1. Supply Constraints
During the company’s earnings call, Jensen Huang said Nvidia expects supply constraints throughout the entire lifecycle of its upcoming Vera Rubin AI platform. He said the world will eventually have billions of AI agents, and Nvidia expects strong demand for its Vera platform. He added that the company is focused on building AI infrastructure, which requires extremely powerful storage systems.
Notably, Nvidia’s Vera Rubin is Nvidia’s next-generation AI platform that will replace its current Blackwell chips. Earlier this year, Nvidia introduced the system and said it is expected to launch in the second half of 2026. The company believes Vera Rubin could become a major step forward for AI computing and infrastructure.
Overall, Nvidia raised its total supply commitments to $145 billion and said it remains confident in generating $1 trillion in combined Blackwell and Rubin revenue between 2025 and 2027.
2. Nvidia Flags Ongoing Uncertainty Around China Shipments
Another major concern from Nvidia’s earnings was uncertainty over China imports. During the Q1 earnings call, Nvidia said the U.S. government has approved licenses for H200 chip exports, but the company has not yet generated revenue from those shipments and remains uncertain about future import approvals. This highlights how geopolitical tensions continue to limit Nvidia’s access to China, one of the world’s largest AI markets.
Similar to the previous quarter, Nvidia also did not include any China data center revenue in its guidance for the current quarter.
Following the recent visit of U.S. President Donald Trump to China, officials said China had still not approved purchases of Nvidia’s H200 chips despite receiving U.S. clearance.

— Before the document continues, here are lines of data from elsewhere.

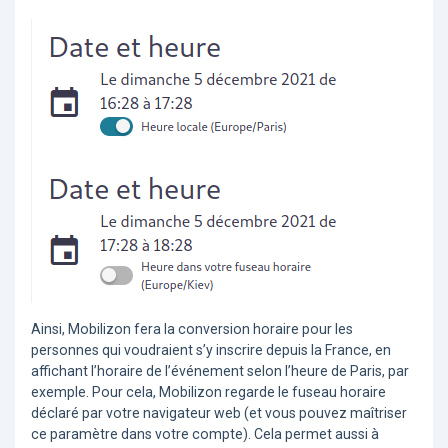
Ainsi, Mobilizon fera la conversion horaire pour les
personnes qui voudraient s’y inscrire depuis la France, en
affichant l’horaire de l’événement selon l’heure de Paris, par
exemple. Pour cela, Mobilizon regarde le fuseau horaire
déclaré par votre navigateur web (et vous pouvez maîtriser
ce paramètre dans votre compte). Cela permet aussi à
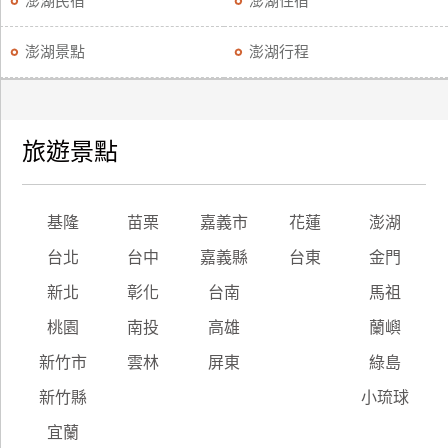
澎湖民宿
澎湖住宿
廠
澎湖景點
澎湖行程
商
合
作
旅遊景點
旅
伴
基隆
苗栗
嘉義市
花蓮
澎湖
計
劃
台北
台中
嘉義縣
台東
金門
新北
彰化
台南
馬祖
商
桃園
南投
高雄
蘭嶼
品
新竹市
雲林
屏東
綠島
宣
傳
新竹縣
小琉球
宜蘭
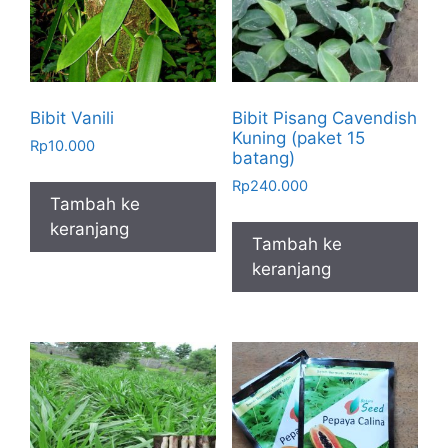
Bibit Vanili
Bibit Pisang Cavendish
Kuning (paket 15
Rp
10.000
batang)
Rp
240.000
Tambah ke
keranjang
Tambah ke
keranjang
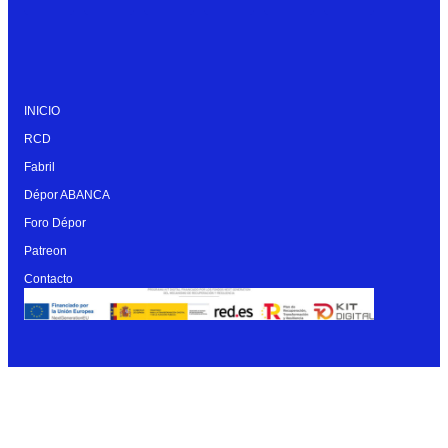
INICIO
RCD
Fabril
Dépor ABANCA
Foro Dépor
Patreon
Contacto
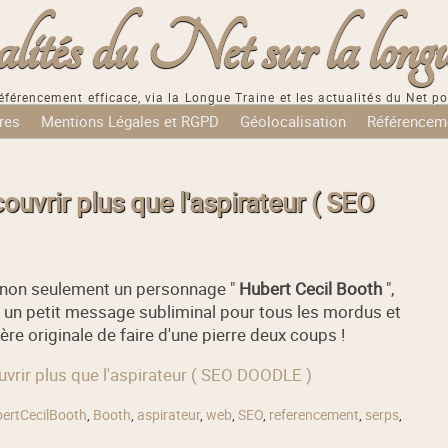
tés du Net sur la longu
éférencement efficace, via la Longue Traine et les actualités du Net po
res
Mentions Légales et RGPD
Géolocalisation
Référencem
ouvrir plus que l'aspirateur ( SEO
 non seulement un personnage "
Hubert Cecil Booth
",
e un petit message subliminal pour tous les mordus et
ère originale de faire d'une pierre deux coups !
ouvrir plus que l'aspirateur ( SEO DOODLE )
ertCecilBooth
,
Booth
,
aspirateur
,
web
,
SEO
,
referencement
,
serps
,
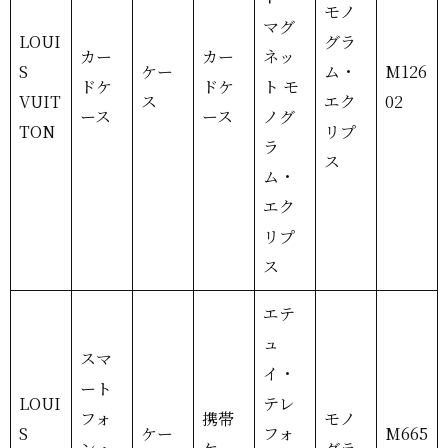
モノ
マグ
LOUI
グラ
カー
カー
ネッ
S
ケー
ム・
M126
ドケ
ドケ
ト モ
VUIT
ス
エク
02
ース
ース
ノグ
TON
リプ
ラ
ス
ム・
エク
リプ
ス
エテ
ュ
スマ
イ・
ート
LOUI
テレ
フォ
携帯
モノ
S
ケー
フォ
M665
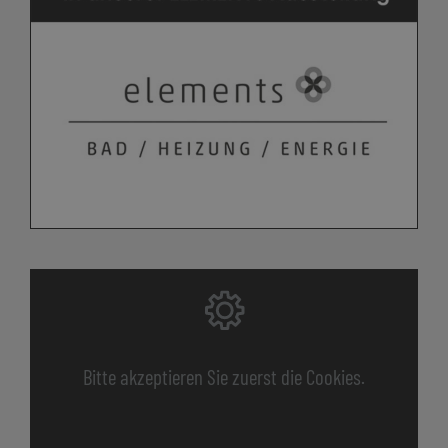
Bitte akzeptieren Sie zuerst die Cookies.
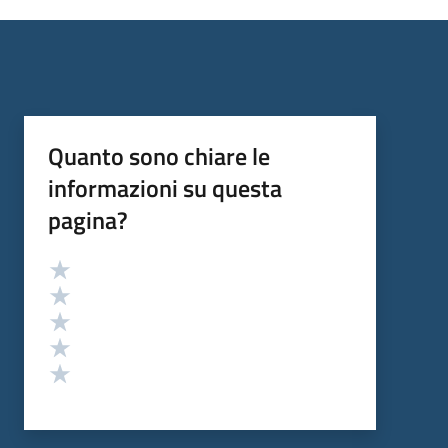
Quanto sono chiare le
informazioni su questa
pagina?
Valutazione
Valuta 5 stelle su 5
Valuta 4 stelle su 5
Valuta 3 stelle su 5
Valuta 2 stelle su 5
Valuta 1 stelle su 5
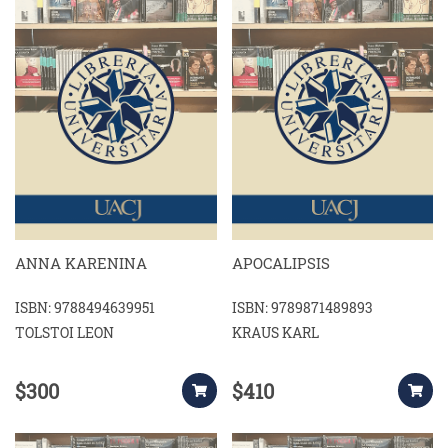
ANNA KARENINA
APOCALIPSIS
ISBN: 9788494639951
ISBN: 9789871489893
TOLSTOI LEON
KRAUS KARL
$300
$410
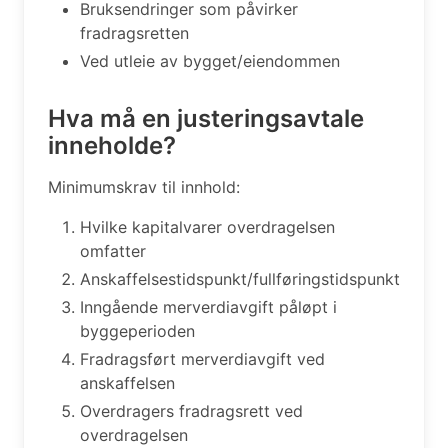
Bruksendringer som påvirker
fradragsretten
Ved utleie av bygget/eiendommen
Hva må en justeringsavtale
inneholde?
Minimumskrav til innhold:
Hvilke kapitalvarer overdragelsen
omfatter
Anskaffelsestidspunkt/fullføringstidspunkt
Inngående merverdiavgift påløpt i
byggeperioden
Fradragsført merverdiavgift ved
anskaffelsen
Overdragers fradragsrett ved
overdragelsen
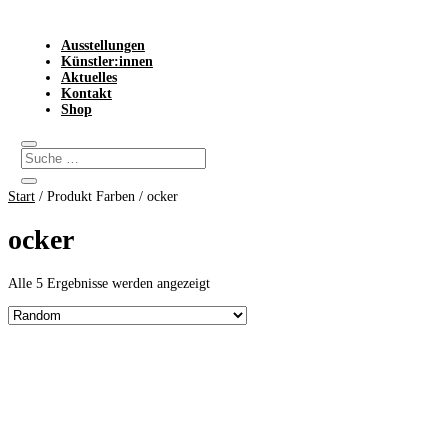
Ausstellungen
Künstler:innen
Aktuelles
Kontakt
Shop
Start
/ Produkt Farben / ocker
ocker
Alle 5 Ergebnisse werden angezeigt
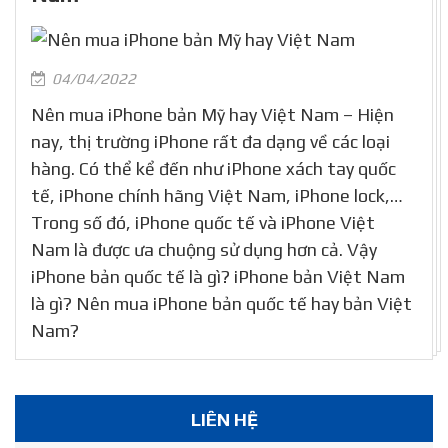
04/04/2022
Nên mua iPhone bản Mỹ hay Việt Nam – Hiện
nay, thị trường iPhone rất đa dạng về các loại
hàng. Có thể kể đến như iPhone xách tay quốc
tế, iPhone chính hãng Việt Nam, iPhone lock,…
Trong số đó, iPhone quốc tế và iPhone Việt
Nam là được ưa chuộng sử dụng hơn cả. Vậy
iPhone bản quốc tế là gì? iPhone bản Việt Nam
là gì? Nên mua iPhone bản quốc tế hay bản Việt
Nam?
LIÊN HỆ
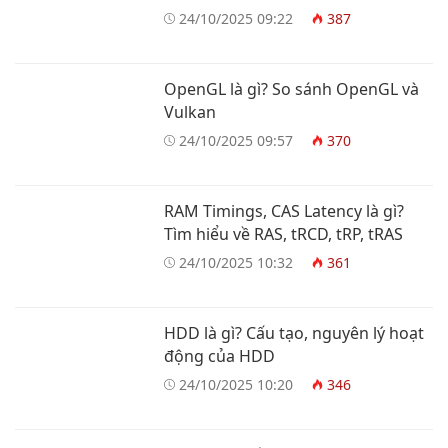
24/10/2025 09:22
387
OpenGL là gì? So sánh OpenGL và
Vulkan
24/10/2025 09:57
370
RAM Timings, CAS Latency là gì?
Tìm hiểu về RAS, tRCD, tRP, tRAS
24/10/2025 10:32
361
HDD là gì? Cấu tạo, nguyên lý hoạt
động của HDD
24/10/2025 10:20
346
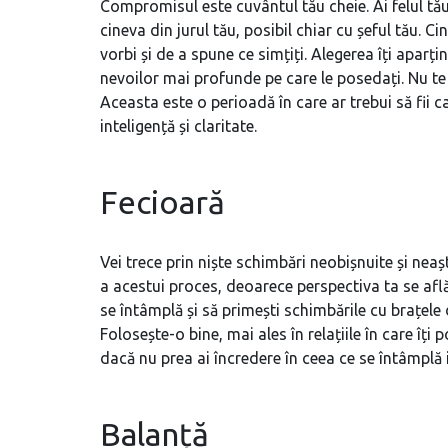
Compromisul este cuvântul tău cheie. Ai felul tău
cineva din jurul tău, posibil chiar cu șeful tău. C
vorbi și de a spune ce simțiți. Alegerea îți aparț
nevoilor mai profunde pe care le posedați. Nu te
Aceasta este o perioadă în care ar trebui să fii ca
inteligență și claritate.
Fecioară
Vei trece prin niște schimbări neobișnuite și neașt
a acestui proces, deoarece perspectiva ta se află 
se întâmplă și să primești schimbările cu brațele d
Folosește-o bine, mai ales în relațiile în care îți 
dacă nu prea ai încredere în ceea ce se întâmplă i
Balanță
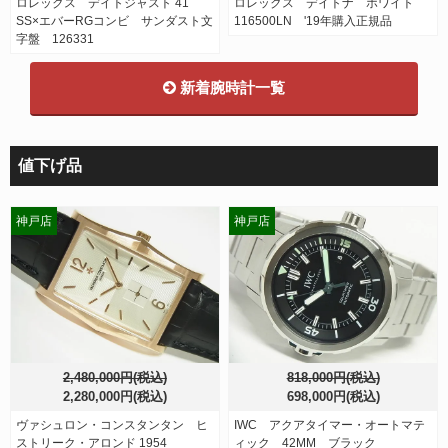
ロレックス デイトジャスト 41
ロレックス デイトナ ホワイト
SS×エバーRGコンビ サンダスト文
116500LN '19年購入正規品
字盤 126331
新着腕時計一覧
値下げ品
神戸店
神戸店
2,480,000円(税込)
818,000円(税込)
2,280,000円(税込)
698,000円(税込)
ヴァシュロン・コンスタンタン ヒ
IWC アクアタイマー・オートマテ
ストリーク・アロンド 1954
ィック 42MM ブラック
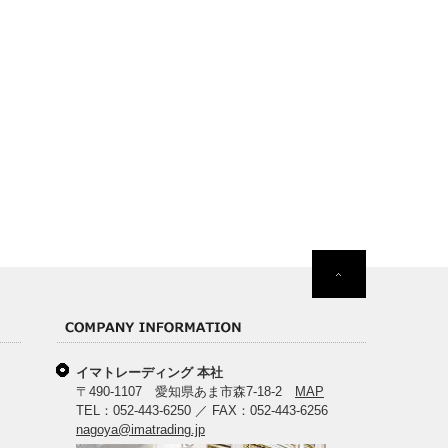
イマトレーディング 本社
〒490-1107 愛知県あま市森7-18-2
MAP
TEL：052-443-6250 ／ FAX：052-443-6256
nagoya@imatrading.jp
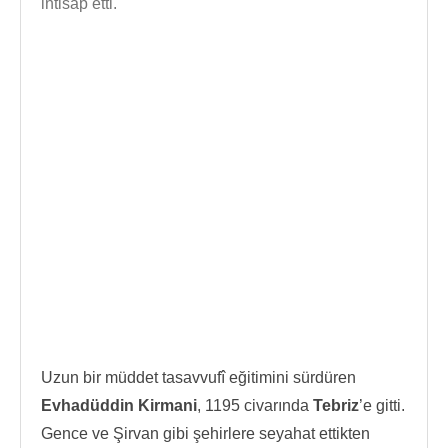
intisap etti.
Uzun bir müddet tasavvufî eğitimini sürdüren
Evhadüddin Kirmani
, 1195 civarında
Tebriz
’e gitti.
Gence ve Şirvan gibi şehirlere seyahat ettikten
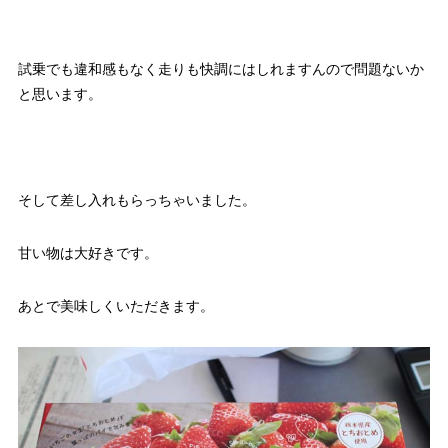
試乗でも違和感もなく走りも快調にはしれますんので問題ないか
と思います。
そして差し入れもらっちゃいました。
甘い物は大好きです。
あとで美味しくいただきます。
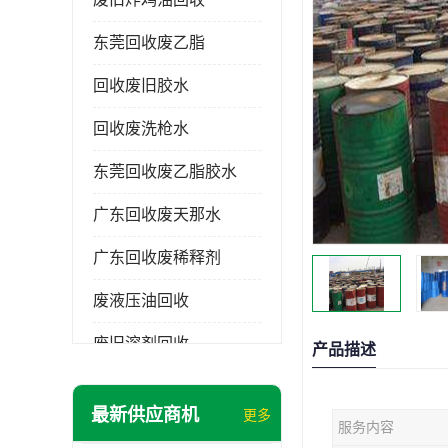
东莞回收废乙脂
回收废旧胶水
回收废洗枪水
东莞回收废乙脂胶水
广东回收废天那水
广东回收废稀释剂
废液压油回收
废旧溶剂回收
产品描述
东莞回收废溶剂
最新供应商机
更多
服务内容
废碳氢清洗剂回收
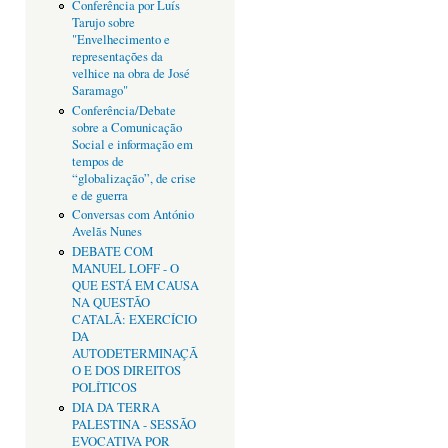
Conferência por Luís
Tarujo sobre
"Envelhecimento e
representações da
velhice na obra de José
Saramago"
Conferência/Debate
sobre a Comunicação
Social e informação em
tempos de
“globalização”, de crise
e de guerra
Conversas com António
Avelãs Nunes
DEBATE COM
MANUEL LOFF - O
QUE ESTÁ EM CAUSA
NA QUESTÃO
CATALÃ: EXERCÍCIO
DA
AUTODETERMINAÇÃ
O E DOS DIREITOS
POLÍTICOS
DIA DA TERRA
PALESTINA - SESSÃO
EVOCATIVA POR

3. High Expectations Remain a Concern
Despite crushing estimates and delivering strong growth, Nvidia’s high expectations are becoming harder to justify as investors grow more cautious in a higher interest-rate environment.
Meanwhile, investors are concerned that Nvidia may not be able to maintain its extremely fast revenue growth forever. After several quarters of huge gains driven by AI demand, some investors fear growth could start slowing as comparisons become tougher and the market matures.
Is Nvidia Stock Still a Buy?
Turning to Wall Street, analysts have a Strong Buy consensus rating on Nvidia stock based on 40 Buys, one Hold, and one Sell assigned in the past three months. Furthermore, the average 12-month Nvidia price target of $286.33 per share implies 28.13% upside potential.
These ratings and price targets will likely change as analysts update their coverage following yesterday’s earnings report.